= Menachem Brod =

Israeli rabbi

Rabbi Menachem Brod (מנחם ברוד; or last name alternative spelled Brodt; born 9 December 1959) is a senior Chabad rabbi from Kfar Chabad, Israel. He is the spokesman of the Chabad youth movement center Tze'irei Agudas Chabad in Israel and the editor of the nationally distributed Chabad weekly pamphlet Sichat HaShavua. After the passing of previous Chabad spokesman Berke Volf, Brod became almost the only official Chabad spokesman in the Israeli media. He also has a regular column in the local weekly magazine known as the Kfar Chabad and is considered a popular Haredi writer.

== Life ==
Brod was born in Ches Kislev 5720 on 9 December 1959 in Riga, Latvia. At age five his family made an Aliyah to Eretz Yisrael. In his teens, he learnt in the Chabad Yeshiva in Lod and Kefar Chabad.

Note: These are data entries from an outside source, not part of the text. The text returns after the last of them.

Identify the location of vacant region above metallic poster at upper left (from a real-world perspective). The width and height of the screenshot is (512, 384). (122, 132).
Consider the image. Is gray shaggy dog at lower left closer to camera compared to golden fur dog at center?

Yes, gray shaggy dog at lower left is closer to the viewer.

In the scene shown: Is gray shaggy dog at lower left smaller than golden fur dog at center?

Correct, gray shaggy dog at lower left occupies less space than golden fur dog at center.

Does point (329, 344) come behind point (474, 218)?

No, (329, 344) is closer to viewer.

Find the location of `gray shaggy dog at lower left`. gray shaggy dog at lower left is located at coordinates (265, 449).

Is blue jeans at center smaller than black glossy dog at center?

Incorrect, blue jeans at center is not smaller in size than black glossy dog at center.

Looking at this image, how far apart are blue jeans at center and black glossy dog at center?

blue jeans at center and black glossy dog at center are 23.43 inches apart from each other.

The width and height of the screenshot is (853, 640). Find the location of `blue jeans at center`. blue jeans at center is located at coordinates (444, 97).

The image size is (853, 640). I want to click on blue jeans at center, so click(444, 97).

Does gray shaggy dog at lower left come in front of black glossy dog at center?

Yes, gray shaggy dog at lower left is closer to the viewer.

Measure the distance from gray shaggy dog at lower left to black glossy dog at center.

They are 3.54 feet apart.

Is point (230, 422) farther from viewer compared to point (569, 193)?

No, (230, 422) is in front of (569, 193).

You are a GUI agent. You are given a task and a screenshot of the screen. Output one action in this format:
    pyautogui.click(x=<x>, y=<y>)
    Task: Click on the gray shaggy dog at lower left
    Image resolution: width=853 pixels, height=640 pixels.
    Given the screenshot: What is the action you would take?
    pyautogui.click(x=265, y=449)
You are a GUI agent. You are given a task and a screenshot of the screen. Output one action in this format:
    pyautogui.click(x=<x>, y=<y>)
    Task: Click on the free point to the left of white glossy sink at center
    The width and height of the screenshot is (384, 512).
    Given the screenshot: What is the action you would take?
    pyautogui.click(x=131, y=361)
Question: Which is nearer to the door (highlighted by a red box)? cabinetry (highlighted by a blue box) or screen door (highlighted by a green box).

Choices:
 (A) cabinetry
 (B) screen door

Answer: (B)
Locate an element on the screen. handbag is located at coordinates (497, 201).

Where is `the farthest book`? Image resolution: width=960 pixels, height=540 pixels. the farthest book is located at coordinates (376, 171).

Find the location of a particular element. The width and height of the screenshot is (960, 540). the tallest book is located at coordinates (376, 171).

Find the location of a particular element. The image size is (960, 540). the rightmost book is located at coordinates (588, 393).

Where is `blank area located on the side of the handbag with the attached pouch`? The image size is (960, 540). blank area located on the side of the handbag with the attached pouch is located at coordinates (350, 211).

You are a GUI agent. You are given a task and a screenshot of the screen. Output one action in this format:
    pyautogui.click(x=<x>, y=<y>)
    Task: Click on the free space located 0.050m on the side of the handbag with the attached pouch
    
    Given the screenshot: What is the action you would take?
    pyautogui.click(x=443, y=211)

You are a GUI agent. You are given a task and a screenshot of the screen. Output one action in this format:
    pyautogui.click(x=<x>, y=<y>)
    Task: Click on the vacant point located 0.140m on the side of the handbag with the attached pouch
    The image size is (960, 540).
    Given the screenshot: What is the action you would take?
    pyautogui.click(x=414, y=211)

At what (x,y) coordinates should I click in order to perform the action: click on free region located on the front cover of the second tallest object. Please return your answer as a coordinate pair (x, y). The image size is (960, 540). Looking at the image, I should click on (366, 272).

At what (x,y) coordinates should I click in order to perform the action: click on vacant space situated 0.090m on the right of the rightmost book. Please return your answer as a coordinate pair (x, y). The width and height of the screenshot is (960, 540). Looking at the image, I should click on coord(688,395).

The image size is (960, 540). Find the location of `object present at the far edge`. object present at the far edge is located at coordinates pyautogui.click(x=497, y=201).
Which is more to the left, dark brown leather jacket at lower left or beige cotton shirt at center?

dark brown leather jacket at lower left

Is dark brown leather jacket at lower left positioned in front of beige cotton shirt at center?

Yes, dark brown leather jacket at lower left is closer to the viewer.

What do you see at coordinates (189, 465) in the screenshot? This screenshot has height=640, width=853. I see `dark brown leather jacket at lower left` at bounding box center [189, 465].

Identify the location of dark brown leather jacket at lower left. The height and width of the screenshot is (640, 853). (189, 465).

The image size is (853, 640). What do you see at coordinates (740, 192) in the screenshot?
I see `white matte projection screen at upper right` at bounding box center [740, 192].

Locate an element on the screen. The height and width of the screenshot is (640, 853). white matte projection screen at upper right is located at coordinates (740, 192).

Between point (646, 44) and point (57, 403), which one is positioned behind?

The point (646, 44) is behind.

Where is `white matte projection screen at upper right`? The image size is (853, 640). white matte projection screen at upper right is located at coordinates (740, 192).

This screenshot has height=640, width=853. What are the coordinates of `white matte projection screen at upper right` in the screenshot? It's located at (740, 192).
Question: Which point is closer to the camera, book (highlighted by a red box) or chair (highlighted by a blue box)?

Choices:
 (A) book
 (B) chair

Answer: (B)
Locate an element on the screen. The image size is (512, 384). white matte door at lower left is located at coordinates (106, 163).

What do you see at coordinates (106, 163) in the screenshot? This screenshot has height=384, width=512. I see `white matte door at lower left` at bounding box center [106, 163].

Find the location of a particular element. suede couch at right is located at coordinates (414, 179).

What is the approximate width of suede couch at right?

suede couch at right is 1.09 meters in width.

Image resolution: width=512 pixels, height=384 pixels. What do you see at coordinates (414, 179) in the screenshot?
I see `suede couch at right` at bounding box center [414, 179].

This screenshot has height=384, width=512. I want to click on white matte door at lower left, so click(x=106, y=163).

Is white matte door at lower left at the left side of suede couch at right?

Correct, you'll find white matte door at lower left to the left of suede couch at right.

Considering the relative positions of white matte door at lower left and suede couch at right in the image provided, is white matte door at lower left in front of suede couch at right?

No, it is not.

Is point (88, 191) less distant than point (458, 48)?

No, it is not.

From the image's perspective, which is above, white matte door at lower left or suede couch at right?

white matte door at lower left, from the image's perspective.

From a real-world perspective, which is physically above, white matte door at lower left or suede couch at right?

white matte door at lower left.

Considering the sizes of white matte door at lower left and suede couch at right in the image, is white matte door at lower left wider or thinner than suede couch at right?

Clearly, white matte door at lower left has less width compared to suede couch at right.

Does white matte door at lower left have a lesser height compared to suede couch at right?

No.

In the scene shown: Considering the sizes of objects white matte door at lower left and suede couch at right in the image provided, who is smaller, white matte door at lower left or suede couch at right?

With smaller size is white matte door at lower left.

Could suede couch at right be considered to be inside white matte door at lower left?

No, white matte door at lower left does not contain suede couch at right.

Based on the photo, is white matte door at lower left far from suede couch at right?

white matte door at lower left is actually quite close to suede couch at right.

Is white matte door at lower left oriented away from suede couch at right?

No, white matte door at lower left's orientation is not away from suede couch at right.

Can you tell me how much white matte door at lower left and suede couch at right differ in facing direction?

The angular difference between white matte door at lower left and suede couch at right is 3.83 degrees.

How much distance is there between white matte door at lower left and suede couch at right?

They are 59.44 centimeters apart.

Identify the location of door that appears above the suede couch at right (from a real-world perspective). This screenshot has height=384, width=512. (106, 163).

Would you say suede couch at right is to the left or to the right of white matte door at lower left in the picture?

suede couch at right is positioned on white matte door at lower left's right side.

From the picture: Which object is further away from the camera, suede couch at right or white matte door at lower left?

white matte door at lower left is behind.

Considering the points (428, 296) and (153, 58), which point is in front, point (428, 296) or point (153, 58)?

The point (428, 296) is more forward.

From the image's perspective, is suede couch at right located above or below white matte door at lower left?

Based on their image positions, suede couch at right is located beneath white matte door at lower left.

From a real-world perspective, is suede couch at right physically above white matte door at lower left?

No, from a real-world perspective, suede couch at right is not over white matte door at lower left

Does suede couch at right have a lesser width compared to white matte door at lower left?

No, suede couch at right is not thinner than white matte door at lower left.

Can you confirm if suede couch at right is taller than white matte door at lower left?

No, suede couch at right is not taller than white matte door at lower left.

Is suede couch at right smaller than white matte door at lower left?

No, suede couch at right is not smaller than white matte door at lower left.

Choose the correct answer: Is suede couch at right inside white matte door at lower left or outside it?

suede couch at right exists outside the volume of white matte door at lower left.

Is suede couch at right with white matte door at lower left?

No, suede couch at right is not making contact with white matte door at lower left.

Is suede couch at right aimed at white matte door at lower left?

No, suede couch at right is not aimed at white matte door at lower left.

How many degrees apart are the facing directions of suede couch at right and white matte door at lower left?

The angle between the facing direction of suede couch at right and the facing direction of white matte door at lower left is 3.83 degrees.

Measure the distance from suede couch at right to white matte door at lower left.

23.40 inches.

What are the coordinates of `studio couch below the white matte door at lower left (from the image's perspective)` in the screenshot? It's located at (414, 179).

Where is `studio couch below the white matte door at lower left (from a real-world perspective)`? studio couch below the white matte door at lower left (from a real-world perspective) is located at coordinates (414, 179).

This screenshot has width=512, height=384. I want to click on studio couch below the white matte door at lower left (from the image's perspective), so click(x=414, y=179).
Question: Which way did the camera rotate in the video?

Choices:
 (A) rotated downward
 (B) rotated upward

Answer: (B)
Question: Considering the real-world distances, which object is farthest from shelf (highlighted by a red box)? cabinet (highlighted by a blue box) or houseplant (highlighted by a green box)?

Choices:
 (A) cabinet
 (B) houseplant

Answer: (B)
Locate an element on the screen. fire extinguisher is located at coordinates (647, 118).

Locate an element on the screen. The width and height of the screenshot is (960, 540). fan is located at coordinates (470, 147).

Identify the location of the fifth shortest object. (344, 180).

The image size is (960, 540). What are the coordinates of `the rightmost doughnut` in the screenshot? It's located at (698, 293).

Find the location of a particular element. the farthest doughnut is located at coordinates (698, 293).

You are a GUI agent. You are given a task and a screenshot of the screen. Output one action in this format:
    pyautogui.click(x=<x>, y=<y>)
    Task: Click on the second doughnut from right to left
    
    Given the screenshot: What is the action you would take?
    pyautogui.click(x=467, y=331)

For the school year of 1981 he spent in New York learning in the Central Lubavitch Yeshiva.

Brod married Miriam (Ruderman). After he married, he went on Shlichus in Bat-Yam. Later on, he moved to Kefar Chabad.

In the 1983, he began working as the publicity manager for Tze'irei Agudas Chabad in Israel. In 1986, he became spokesman of the Chabad youth movement center Tze'irei Agudas Chabad in Israel.

In 1987, he began publishing the nationally distributed Chabad weekly pamphlet Sichat HaShavua.

== Works ==
- Yemot HaMashiach on the belief in the Moshiach
- "Lehavin Chasidus" explain common concepts in the Chabad Chasidic thought (2018)
- "Me'imkei Nishmas" Chassidic explanations on the prayer of Nishmat (2019)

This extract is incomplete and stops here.